彼らの緊張した顔つきを見て候補生時代の頃を思い出し、懐かしそうに目を細める。
「て言ってもさっき学校の話をしたから思い出したんだけどねー」
あははと笑いながらパティは頭を掻く。そして知っている情報を付け加えていく。
「研修が始まって何日か経つみたいだけどまだ大きな事故はないみたいだよ」
定期的に研修はあるのだが、やはりというべきか大小かかわらず何かのトラブルが起きていたりする。幸いにしてトラブルは起きてはいるが、最悪の事故が発生したというのは起きていないようだった。
「今日は地球での研修があるみたいだよ」
「このまま何事もなく終わればいいんですけどね」
瑠璃は本心からの言葉を口にすれば、三人とも首肯した。なかでもパティはうんうんと腕を組んで頷きながら神妙な顔をして口を開く。
「そうだよねぇ彼の時も大変だったもんねぇ」
「……大変だった?」
瑠璃の記憶では兄の研修は何事もなく終わったと聞いていた。それが大変だったとはどういうことなのか。首を傾げて問い返す瑠璃にきょとんとした顔でパティは口を開く。問い返された時の声のトーンが若干下がっていることに気付くこともなく。
「あれ知らなかったっけ?確か--」
「お姉ちゃん」
パティに言葉を遮ぎられ、今度は同じような顔で彼女を見れば--ジト目の視線とぶつかり合う。
「あっ……」
その瞬間しまったというように両手で口を覆い隠した。それだけで瑠璃は理解する。
「そうですか。

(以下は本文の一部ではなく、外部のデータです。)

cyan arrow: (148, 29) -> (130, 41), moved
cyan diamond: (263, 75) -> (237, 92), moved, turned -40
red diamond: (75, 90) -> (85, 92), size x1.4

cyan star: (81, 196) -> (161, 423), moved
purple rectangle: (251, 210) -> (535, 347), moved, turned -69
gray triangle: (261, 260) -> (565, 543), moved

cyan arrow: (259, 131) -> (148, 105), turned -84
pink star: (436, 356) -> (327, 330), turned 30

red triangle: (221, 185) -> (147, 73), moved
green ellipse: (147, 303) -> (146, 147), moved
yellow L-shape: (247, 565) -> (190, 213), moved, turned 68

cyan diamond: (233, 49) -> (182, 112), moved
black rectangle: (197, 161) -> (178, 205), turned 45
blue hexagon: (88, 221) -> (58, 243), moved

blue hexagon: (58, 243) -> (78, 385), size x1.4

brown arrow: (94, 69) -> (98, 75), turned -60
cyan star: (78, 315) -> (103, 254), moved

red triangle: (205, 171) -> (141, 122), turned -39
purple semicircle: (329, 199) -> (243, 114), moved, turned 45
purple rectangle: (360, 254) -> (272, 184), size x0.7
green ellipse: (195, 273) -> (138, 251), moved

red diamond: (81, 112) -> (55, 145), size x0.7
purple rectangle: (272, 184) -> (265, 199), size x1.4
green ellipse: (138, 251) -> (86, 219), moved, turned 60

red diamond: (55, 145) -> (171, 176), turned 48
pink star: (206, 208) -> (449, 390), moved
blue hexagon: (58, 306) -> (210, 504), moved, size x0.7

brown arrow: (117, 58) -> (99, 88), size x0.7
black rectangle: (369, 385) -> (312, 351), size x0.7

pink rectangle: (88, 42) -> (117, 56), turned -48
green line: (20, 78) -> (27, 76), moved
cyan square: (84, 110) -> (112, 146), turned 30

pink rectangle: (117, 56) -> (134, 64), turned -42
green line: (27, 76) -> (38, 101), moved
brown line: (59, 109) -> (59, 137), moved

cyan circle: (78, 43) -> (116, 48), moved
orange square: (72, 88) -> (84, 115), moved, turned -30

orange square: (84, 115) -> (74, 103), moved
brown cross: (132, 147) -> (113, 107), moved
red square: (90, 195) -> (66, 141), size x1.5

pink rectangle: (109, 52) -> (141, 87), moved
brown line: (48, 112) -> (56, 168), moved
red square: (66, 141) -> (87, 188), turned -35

そういうことですか」
どうやら自分はまた本当のことを教えてもらっていなかったらしいと彼女は考える。
誰に向かって言う言葉でもなく、まるで呟くような言葉であったが--いつもより下がっている声音は喧騒の中でも三人にはよく届いていた。声音に対して浮かべる表情は正反対ににこやかで--パティはそれを見て背筋に冷たいものを感じた瞬間、二人の手を握って口を開いた。
「そのお話--」
「さぁ!二人とも!そろそろ時間だから行こうか!」
瑠璃が何か言いかけるのが聞こえたが、大きな声を出して遮ると二人の手を引いて歩き出す--というか早歩きだ。一目散である。脱兎である。我が妹がなにやら言ってるが無視である。
あっという間に三人がいなくなり、瑠璃は取り残される形になる。ぽつんと残された瑠璃はしばし考えるような仕草をして--
「本人に直接聞きましょうか」
やがてにこりと笑って呟いた。それを偶然見ていたアークスはきれいな笑みなのに悪寒が走ったとのちに語ったという。